And as for myself and debt - for me, ANY student debt was too much. I have an unholy fear of debt. It freaks me out and always has. How can one spend resources one doesn't actually have? It baffles me at some very basic levels. What can I say, I've apparently been an enneagram 6 my whole life...

Anyway, when I was in school. I had jobs, a merit scholarship and some partial help from my parents for undergrad, then got a full ride plus living stipend for my grad degrees (tuition paid/waived guaranteed with some teaching responsibilities in trade).

I am so SO wary of debt that I would not have completed any degrees had doing so required me to go into debt to attain them. This was in the late 80s/early 90s and then the mid-late 90s. I understand that the pressure to go into debt, which was already building to intensity when I was in school, is now nearly impossible to evade as costs rise and there is just the assumption that people will go into debt in order to get degree. So I know things are a lot worse now.

I do feel like it's well worth it to reduce debt as much as possible. So yeah, community college for the first two years makes a whole lot of sense to me, provided that the school is relatively good at the basics.


----------



## CosmicJalapeno (Sep 27, 2011)

Erm, well, considering how I think education should be a right not a privilege, I'd say anything above zero. Besides, formal education is just brainwashing.


----------



## PowerShell (Feb 3, 2013)

Debt makes sense if you get ROI from it. It's like buying a house with today's money and paying it back with tomorrow money. If you do it right you will come out ahead. Same thing goes for the current way it's set up to go to college.


----------



## angularvelocity (Jun 15, 2009)

Calculate how much you expect to earn with your job when you graduate. Figure out your monthly income after tax. 
Go to a loan calculator and play with the numbers.
Too much student loan debt is considered too much if it affects the lifestyle you want. You'll have the numbers to make that judgement.

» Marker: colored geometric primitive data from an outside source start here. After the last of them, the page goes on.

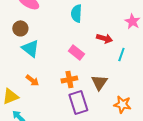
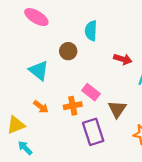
brown circle: (20, 28) -> (68, 51), moved
pink rectangle: (76, 52) -> (91, 92), moved
orange cross: (69, 79) -> (73, 106), moved

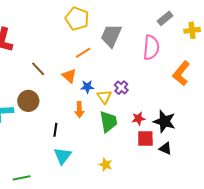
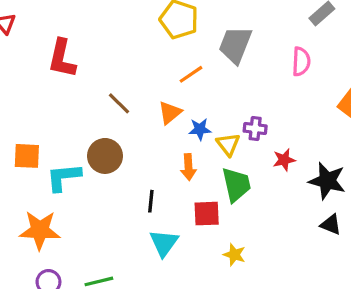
pink semicircle: (151, 47) -> (301, 62), size x0.7
orange triangle: (69, 76) -> (170, 113), turned 42
purple cross: (121, 88) -> (255, 129), turned -32
red star: (138, 119) -> (284, 160), moved
red square: (145, 138) -> (207, 214), moved

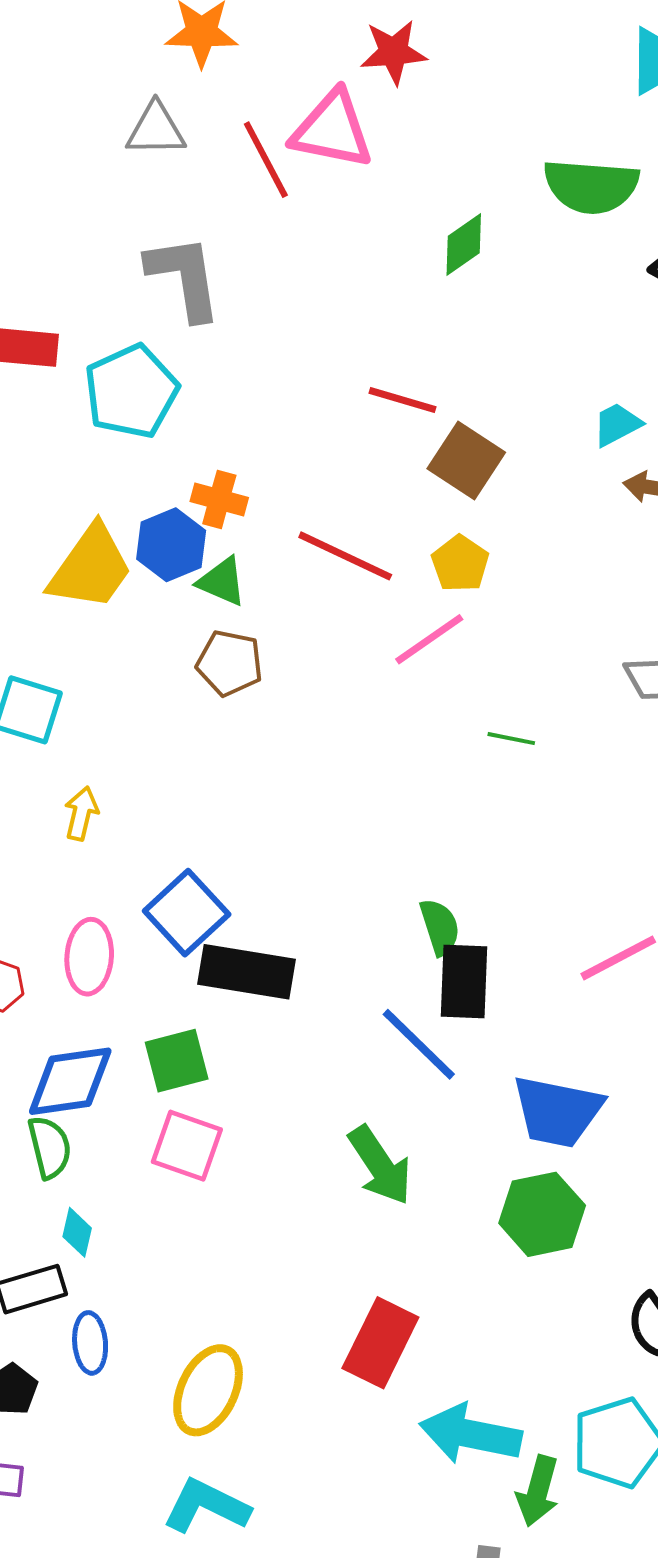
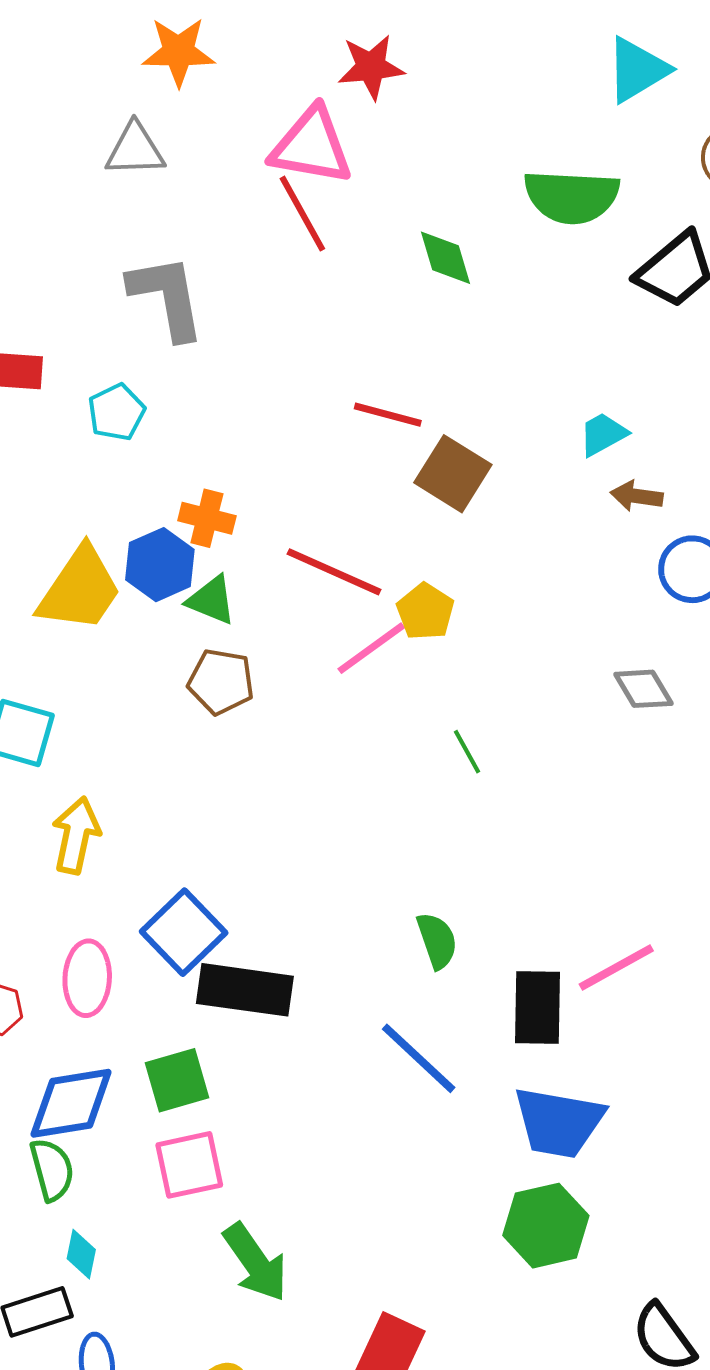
red line: (266, 160) -> (302, 214), moved
green diamond: (464, 244) -> (445, 258), turned -70
cyan pentagon: (131, 391) -> (117, 412), size x0.6
yellow pentagon: (460, 564) -> (425, 612), moved
pink line: (429, 639) -> (371, 648), moved
green line: (511, 739) -> (467, 752), moved, turned 51
yellow arrow: (81, 814) -> (76, 835), size x1.4
black rectangle: (464, 982) -> (538, 1007), moved
pink square: (187, 1146) -> (189, 1165), turned -30
green arrow: (380, 1165) -> (255, 1262), moved

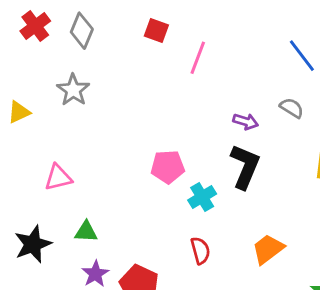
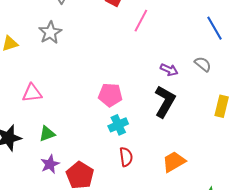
cyan cross: (202, 197) -> (118, 125), moved
green triangle: (86, 232) -> (47, 134), turned -30

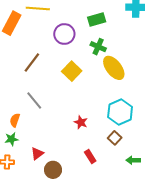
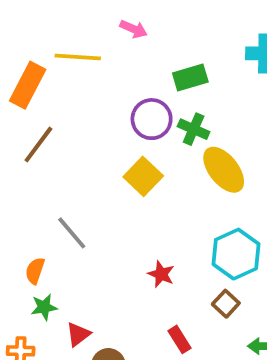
purple circle: (64, 34) -> (152, 119), moved
brown line: (32, 62) -> (38, 145), moved
green star: (12, 139) -> (44, 307), moved

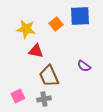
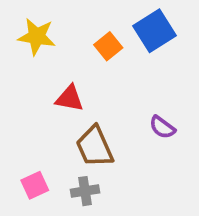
blue square: (80, 16) -> (155, 31), turned -30
yellow star: (26, 29) -> (37, 37), moved

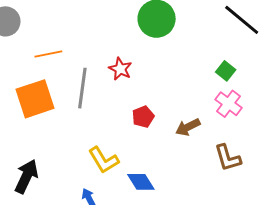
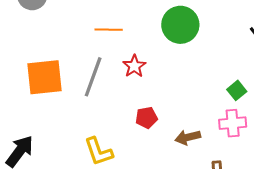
orange line: (48, 54) -> (109, 30), moved
pink cross: (229, 104) -> (233, 123), turned 36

My supervisor took $130,000 in loans and is paying $800 a month for 30 years. He makes $90,000 a year. He is fine. He has a house, two kids, a wife, etc.


----------



## Emerald Legend (Jul 13, 2010)

I'd say over 50k. 

I've got about 29k at the moment, and thinking of going back to school and stacking up another 18k...that is if I can't find jobs in between school and they let me borrow the whole thing. Having cold feet about this atm...

The thing is, I'm a cheap bastard, so I can probably be debt free in 3-5 years after stacking up that much loan once I get a well paying job.


----------